There are many reasons why a borrower would choose to use private funding or a hard money loan over a more economical traditional financing: (1) Quick Funding– traditional banks take the absolute minimum of 45 days to finance an individual family residential loan, any where between 60–90 days to fund a commercial loan, and over 120 days to fund a development loan. Whereas, a hard money loan is commonly funded within 7–14 days. (2) Property Requires Work– due to the traditional bank‘s very conservative underwriting guidelines, most will not lend on properties needing repair. Yet, a private lender will be pleased to give on a property that either lacks cash flow or requires physical progress so long as the borrower has enough “skin in the game” (equity). As an example, a loan guaranteed by a property in need of repairs is very rarely funded by banks before it can be used; therefore the borrower uses a hard money lender rehabilitate and to purchase the property, and then payoff the hard money loan with traditional lending. Another example would be a commercial property that has no tenants… a bank won’t loan until the property is leased up. Nevertheless, a personal lender will provide temporary financing to the borrower to purchase the property and rent it up. The hard money loan will be refinanced by a commercial lender with traditional funding once the property is stabilized for a certain time frame. (3) Not based solely on credit or income– Traditional banks rely greatly on a borrower’s credit score, past income, and ability to repay the debt. Consequently even quality borrowers like physicians, lawyers, and attorneys who have high incomes but also have lots of debt are consistently turned down by traditional banks for normal funding. Thus, there’s a huge importance of private lenders who look at the value of the underlying asset in comparison with the amount of the loan versus the borrower’s credit history. We usually look for a 50% – 65% LTV in our loans.
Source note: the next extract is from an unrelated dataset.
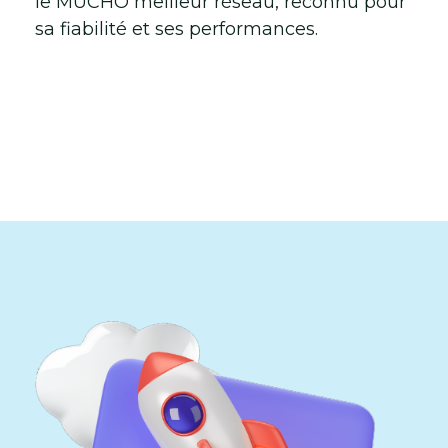
le MUCHO meilleur réseau, reconnu pour
sa fiabilité et ses performances.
What that means is we generally lend 65% out of the appraised value of the property to the borrower.
What are the interest rates involved in hard money loans?
The rate by the lender is dependent on looking at a combination of factors for example: (1) loan to value ratio, (2) borrower’s credit score & income, (3) the property condition and location, (4) borrower’s “skin in the game” (amount of cash equity in the property). At Capital Funding Financial we offer the lowest rates around starting at 8.9%*
What are the fees involved in asset based lending?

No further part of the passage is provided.